# Tried some stack stone columns



## RickW (Nov 30, 2008)

This is my first shot at masonry, so I tried some columns at my shop. This stuff is harder than it looks. I know I have some bond lines. I haven't figured out exactly what I am going to cap them with. How can I improve?


----------



## rbsremodeling (Nov 12, 2007)

Nice. 

If you look closely I can see the Picture of the cat in the Stone.

How did you do that?


----------



## BreyerConstruct (May 22, 2006)

A big piece of slate would cap those off nicely!


~Matt


BTW, welcome!


----------



## tkle (Apr 15, 2006)

Use some 2x's on the top to drop some plumb lines on each corner. Learn to use a hammer. Have me do it.


----------



## RickW (Nov 30, 2008)

Yeah 2xs is a good idea. Trying to learn the whole hammer thing. I feel like the gaps are not very good, but getting everything to fit w/ this natural stuff is a trick.


----------



## artisanstone (Nov 27, 2007)

Did you have fun?


----------



## tkle (Apr 15, 2006)

I've seen worse gaps from "experienced" masons. Some stone doesn't lend itself to a real tight fit without a lot of work. The price goes way up. Not bad though. Use the plumb lines. A nice clean corner makes the job.


----------



## cleveman (Dec 28, 2007)

What is your location? I would like to see them capped off with a piece of the same sort of material. The problem I have run into is that in order to get something that big, it also is going to be thick. So you will need a tractor and some chains or get a gravestone guy with a hoist on his truck to help.
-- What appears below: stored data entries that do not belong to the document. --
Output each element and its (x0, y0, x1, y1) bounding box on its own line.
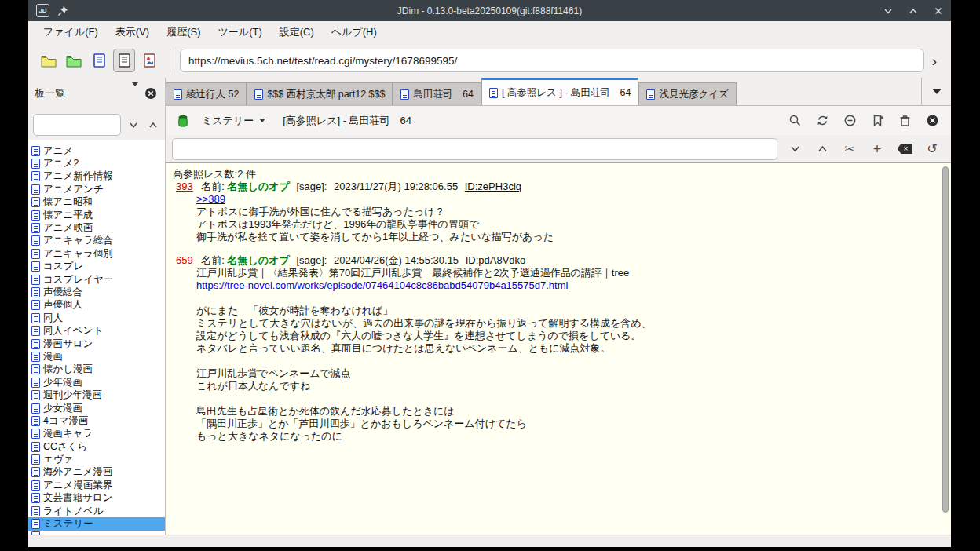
board-list-item[interactable]: アニメアンチ (28, 183, 165, 195)
thread-search-input[interactable] (172, 138, 777, 160)
post-author-name: 名無しのオプ (228, 254, 290, 266)
search-button[interactable] (787, 113, 803, 129)
board-list-item[interactable]: 声優総合 (28, 286, 165, 298)
post-id[interactable]: ID:zePH3ciq (465, 181, 521, 192)
board-list-item[interactable]: 漫画サロン (28, 338, 165, 350)
board-list-item[interactable]: 少女漫画 (28, 402, 165, 414)
thread-tab[interactable]: 浅見光彦クイズ (638, 82, 736, 105)
open-url-button[interactable]: › (924, 53, 940, 68)
board-list-button[interactable] (38, 49, 60, 72)
post-id[interactable]: ID:pdA8Vdko (466, 254, 526, 266)
board-list-item[interactable]: コスプレイヤー (28, 273, 165, 286)
undo-icon: ↺ (927, 143, 937, 155)
thread-view: 高参照レス数:2 件 393 名前: 名無しのオプ [sage]: 2023/1… (166, 162, 951, 535)
board-list-item[interactable]: 声優個人 (28, 299, 165, 312)
board-list-item[interactable]: 同人 (28, 312, 165, 324)
sidebar-dropdown-button[interactable] (132, 86, 138, 100)
board-list-item[interactable]: アニキャラ総合 (28, 235, 165, 247)
board-list-item[interactable]: 同人イベント (28, 324, 165, 337)
board-label: アニキャラ個別 (43, 247, 113, 261)
board-list-item[interactable]: ライトノベル (28, 505, 165, 517)
board-list-item[interactable]: 懐アニ平成 (28, 209, 165, 221)
board-list-item[interactable]: コスプレ (28, 261, 165, 273)
thread-view-button[interactable] (113, 49, 135, 72)
board-list-item[interactable]: 漫画キャラ (28, 428, 165, 440)
menu-item[interactable]: 表示(V) (107, 23, 158, 42)
board-label: 少年漫画 (43, 376, 82, 389)
extract-button[interactable]: ✂ (842, 141, 858, 157)
tab-document-icon (646, 89, 655, 100)
board-list-item[interactable]: CCさくら (28, 440, 165, 453)
board-list-item[interactable]: 漫画 (28, 350, 165, 363)
undo-button[interactable]: ↺ (924, 141, 940, 157)
add-button[interactable]: + (869, 141, 885, 157)
post-number-link[interactable]: 393 (176, 181, 193, 192)
sidebar-search-input[interactable] (33, 114, 121, 136)
close-tab-button[interactable] (924, 113, 940, 129)
backspace-icon: × (898, 144, 912, 154)
menu-item[interactable]: ヘルプ(H) (323, 23, 386, 42)
board-list-item[interactable]: 文芸書籍サロン (28, 492, 165, 505)
menu-item[interactable]: 設定(C) (271, 23, 323, 42)
write-post-button[interactable] (175, 113, 191, 129)
board-list-item[interactable]: アニメ漫画業界 (28, 479, 165, 491)
board-list-item[interactable]: 4コマ漫画 (28, 414, 165, 427)
search-up-button[interactable] (814, 141, 830, 157)
main-toolbar: › (28, 43, 951, 78)
url-input[interactable] (180, 49, 924, 72)
minimize-button[interactable] (883, 6, 893, 16)
board-list-item[interactable]: 懐かし漫画 (28, 363, 165, 376)
board-list-item[interactable]: アニメ新作情報 (28, 170, 165, 183)
board-list-item[interactable]: アニメ映画 (28, 221, 165, 234)
board-list-item[interactable]: アニキャラ個別 (28, 247, 165, 260)
post: 659 名前: 名無しのオプ [sage]: 2024/04/26(金) 14:… (176, 254, 940, 443)
board-select-dropdown[interactable]: ミステリー (199, 112, 269, 130)
tab-list-dropdown-button[interactable] (921, 78, 951, 105)
board-list-item[interactable]: 週刊少年漫画 (28, 389, 165, 401)
menu-item[interactable]: ファイル(F) (35, 23, 107, 42)
thread-tab[interactable]: [ 高参照レス ] - 島田荘司 64 (481, 78, 639, 105)
menu-item[interactable]: ツール(T) (210, 23, 271, 42)
close-window-button[interactable] (934, 6, 943, 16)
board-icon (31, 390, 40, 400)
image-view-button[interactable] (138, 49, 160, 72)
post-number-link[interactable]: 659 (176, 254, 193, 266)
board-label: 海外アニメ漫画 (43, 465, 112, 479)
sidebar-search-up-button[interactable] (146, 117, 160, 133)
favorites-button[interactable] (63, 49, 85, 72)
sidebar-board-list: 板一覧 アニメ (28, 78, 166, 535)
delete-button[interactable] (897, 113, 912, 129)
sidebar-search-down-button[interactable] (126, 117, 141, 133)
post-line: ミステリとして大きな穴はないが、過去の出来事の謎を現在から振り返って解明する構成… (196, 317, 940, 330)
post-header: 393 名前: 名無しのオプ [sage]: 2023/11/27(月) 19:… (176, 181, 940, 193)
stop-button[interactable] (842, 113, 858, 129)
maximize-button[interactable] (909, 6, 918, 16)
sidebar-close-button[interactable] (143, 86, 159, 101)
menu-item[interactable]: 履歴(S) (158, 23, 209, 42)
post-body: 江戸川乱歩賞｜〈結果発表〉第70回江戸川乱歩賞 最終候補作と2次予選通過作品の講… (176, 267, 940, 443)
bookmark-button[interactable] (869, 113, 885, 129)
board-list-item[interactable]: 海外アニメ漫画 (28, 466, 165, 479)
thread-tab[interactable]: $$$ 西村京太郎 part12 $$$ (247, 82, 393, 105)
board-list-item[interactable]: アニメ (28, 144, 165, 157)
board-list-item[interactable]: ミステリー (28, 517, 165, 530)
board-list-item[interactable]: 懐アニ昭和 (28, 196, 165, 209)
title-bar: JD JDim - 0.13.0-beta20250109(git:f888f1… (28, 0, 951, 21)
post-line: がにまた 「彼女が時計を奪わなければ」 (196, 305, 940, 317)
board-list-item[interactable]: アニメ2 (28, 157, 165, 170)
board-icon (31, 442, 40, 452)
content-scrollbar[interactable] (942, 165, 949, 533)
board-list-item[interactable]: エヴァ (28, 453, 165, 465)
thread-tab[interactable]: 綾辻行人 52 (166, 82, 247, 105)
thread-list-button[interactable] (88, 49, 110, 72)
board-icon (31, 416, 40, 426)
search-down-button[interactable] (787, 141, 803, 157)
scrollbar-thumb[interactable] (942, 166, 949, 513)
reload-button[interactable] (814, 113, 830, 129)
post-header: 659 名前: 名無しのオプ [sage]: 2024/04/26(金) 14:… (176, 254, 940, 267)
board-list-item[interactable]: 少年漫画 (28, 376, 165, 389)
clear-search-button[interactable]: × (897, 141, 912, 157)
board-label: アニメアンチ (43, 183, 104, 196)
board-icon (31, 146, 40, 156)
thread-tab[interactable]: 島田荘司 64 (393, 82, 481, 105)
The nice thing about the natural stone is that you don't have to worry too much if it looks rough. Therefore, if the caps hang over 4" on two sides and 18" on the other two sides, it doesn't really matter.


----------



## RickW (Nov 30, 2008)

What do you think about mortoring some medium-thick stone to match? I will check the local stone yard for larger pieces, but it seems in my town they want to bend you over on the price. I have a skid to pick up whatever I need to. I am in mid GA. I have to drive to ATL to avoid getting raped on my stone.
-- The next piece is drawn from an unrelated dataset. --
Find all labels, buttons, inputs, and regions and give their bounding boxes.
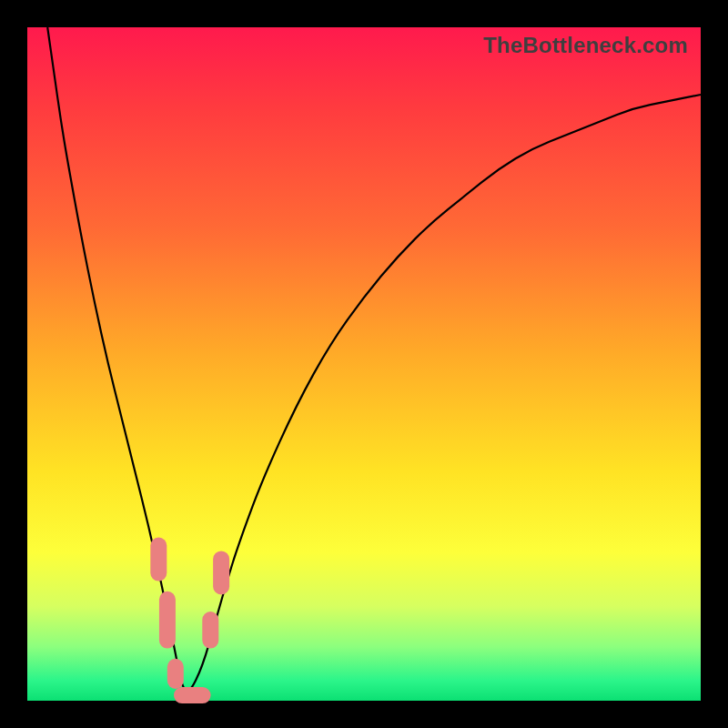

I have really cheaped out on this project, I was really wanting to do a knee high wall, and do some lighting... but damn does this stuff add up quick... and this is just my warm-up/test to see if I can do what I really want to do at my house. I want to do a patio w/ an outdoor fireplace on one end and a 10-12' pondless waterfall on the other end and possibly build a knee high wall around it. 

It has been fun work. I really feel like we could do a better job fitting everything together. Chipping stone must just take time to get the feel of.


----------



## Tscarborough (Feb 25, 2006)

Looks good. Jacklines are your friend.


----------



## CrpntrFrk (Oct 25, 2008)

Cap it with concrete cast caps!:thumbsup:


----------



## MALCO.New.York (Feb 27, 2008)

Not bad attall!!!!! Especially with them thar Fat Boy Stones stuck in there!!!
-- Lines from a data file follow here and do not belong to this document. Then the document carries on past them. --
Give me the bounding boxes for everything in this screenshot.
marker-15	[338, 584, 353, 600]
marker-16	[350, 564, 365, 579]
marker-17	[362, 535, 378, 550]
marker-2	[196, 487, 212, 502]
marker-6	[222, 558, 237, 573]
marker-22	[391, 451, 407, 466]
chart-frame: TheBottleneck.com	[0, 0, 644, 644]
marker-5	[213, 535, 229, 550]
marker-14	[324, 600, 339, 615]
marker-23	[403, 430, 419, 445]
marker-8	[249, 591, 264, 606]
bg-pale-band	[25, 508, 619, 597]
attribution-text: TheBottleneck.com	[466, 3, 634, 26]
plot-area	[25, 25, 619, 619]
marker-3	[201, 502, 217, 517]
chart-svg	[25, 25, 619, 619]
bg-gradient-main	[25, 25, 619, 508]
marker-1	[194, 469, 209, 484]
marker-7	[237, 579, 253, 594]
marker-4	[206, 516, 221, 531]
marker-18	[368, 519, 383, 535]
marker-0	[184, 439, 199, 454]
Keep it up. You have a Future in the Masonry Trades!!!!


----------



## Cole (Aug 27, 2004)

Nice work, not as nice as CJKarl's but your on your way.


----------



## stacker (Jan 31, 2006)

here is what i would cap it with.man made capstone.

and for sure,next time use jack lines.other than that they look great.


----------



## MALCO.New.York (Feb 27, 2008)

stacker said:


> here is what i would cap it with.man made capstone.
> 
> and for sure,next time use jack lines.other than that they look great.


The PERFECT Hat for the "Well Dressed Man"!!!!!


----------



## tkle (Apr 15, 2006)

rbsremodeling said:


> Nice.
> 
> If you look closely I can see the Picture of the cat in the Stone.
> 
> How did you do that?


You should see some of the figures depicted in stone by a bored mason doing tedious work. Some not very decent. I'll leave that up to your imagination...


----------



## bigviclbi (Jan 29, 2005)

Don't cap it with concrete it will take all the natural beauty out of it. Use a big slab of fieldstone or bluestone. I would say besides the corners you just need to pick a bigger stone so that there aren't so many lines.


----------



## genecarp (Mar 16, 2008)

bigviclbi said:


> Don't cap it with concrete it will take all the natural beauty out of it. Use a big slab of fieldstone or bluestone. I would say besides the corners you just need to pick a bigger stone so that there aren't so many lines.


CONCRETE, if done correctly, will look very natural, can be the exact color you want, and the exact size...


----------



## RickW (Nov 30, 2008)

These corners are a pita... as soon as we get going another damn corner!! I am now wondering if I should use bigger stone for my fireplace project.


----------



## Tscarborough (Feb 25, 2006)

It works better to do the corners first, then fill it in.


----------